This Government’s fourth budget entitled “Pursuing our transformative journey” was delivered with a deep sense of enthusiasm and optimism. As expected, this year’s budget is a continuation of the vision to transform Mauritius into a high income economy. Key priorities remain social welfare and modernisation of infrastructure. Other landmark measures this year include the tax reforms in the Global business sector and strong signs of a gradual opening up to foreigners. The budget further adds on the building blocks of sustainability where fiscal prudence and institutional reforms will preserve the past achievements and continue our competitive positioning as a financial and regional hub. From an economic outlook perspective, the 2018-19 budget is expected to pursue a controlled path in terms of macroeconomic fundamentals, with growth forecast of 4.1%, a budget deficit of 3.2% and public sector debt of 63.4%.
Social inclusiveness: Socio economic welfare remains high on the Government’s agenda. Youth employability is enhanced through apprenticeship programmes and a new SME employment scheme. On the productivity side, a fresh “work@home” scheme with tax incentives for employers is being introduced. Education expenditure continues to feature prominently. The unacceptably high level of fatalities on our roads is being tackled in the form of significantly higher fines, revocation of driving licences and the introduction of probationary driving licences for new drivers.

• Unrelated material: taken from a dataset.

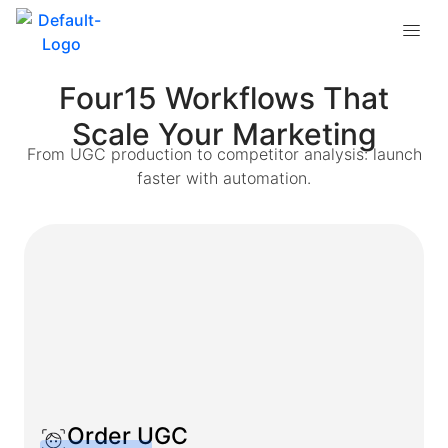
Four15 Workflows That
Scale Your Marketing
From UGC production to competitor analysis: launch
faster with automation.
Order UGC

Alleviation of the tax burden: The application of a one tax rate which was hailed as being simple and easy to apply, is no longer seen as being equitable. A fresh tax band of 10% is being introduced largely for the benefit of the middle income group, earning up to MUR650,000 p.a. The first MUR305,000 of income is exempt.
Financial Sector reforms: We have finally bowed down to international pressure on our global sector: GBC2s will disappear and fiscal regime for both domestic and global business companies will be harmonised.

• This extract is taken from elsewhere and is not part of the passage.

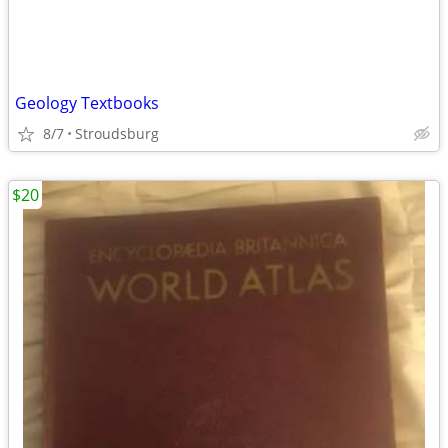
Geology Textbooks
8/7
Stroudsburg
$20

Opening up to foreigners: Mauritius officially opens up to the world by enticing foreign HNWIs to obtain citizenship and Mauritian passports against payment of USD 1m and USD500k respectively. This is likely to generate fresh revenue for the public coffers, whilst ensuring Mauritius remains a destination of choice. Other schemes announced to this effect are a Foreign Manpower Scheme and a new package of facilities to attract foreign retirees.
Public infrastructure: The modernisation of our public infrastructure and regeneration which started in 2015 is well on track, with committed investments in the metro project, expansion of the road networks and development of smart cities.

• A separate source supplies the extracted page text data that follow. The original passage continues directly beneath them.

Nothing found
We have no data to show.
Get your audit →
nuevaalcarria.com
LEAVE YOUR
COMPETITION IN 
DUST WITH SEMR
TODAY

Managing a transformation requires a slow but sure approach, or does it depend on what lies ahead?
The public accounts indicate a dependency on grants to achieve a 3.2% deficit as the country transforms itself from a services economy to an integrated business platform. In years ahead, harsh realities will emerge, such as spare asset capacity emerging from the contraction of the sugar sector, excess liquidity, an ageing population and a falling birth rate. The vision of a high income country by 2023, with a GDP per capita of USD13,600, implies that our economy will have to grow by an average of over 6% per year. Given the forecast growth of 4.1% for next fiscal year, there will have to be new avenues of incremental economic growth to help achieve this vision in the longer term. In such a future state of affairs, one would eventually question if the pursuit of a prudent transformation will be enough? …. Or should we as a country, be bolder with less reliance on government?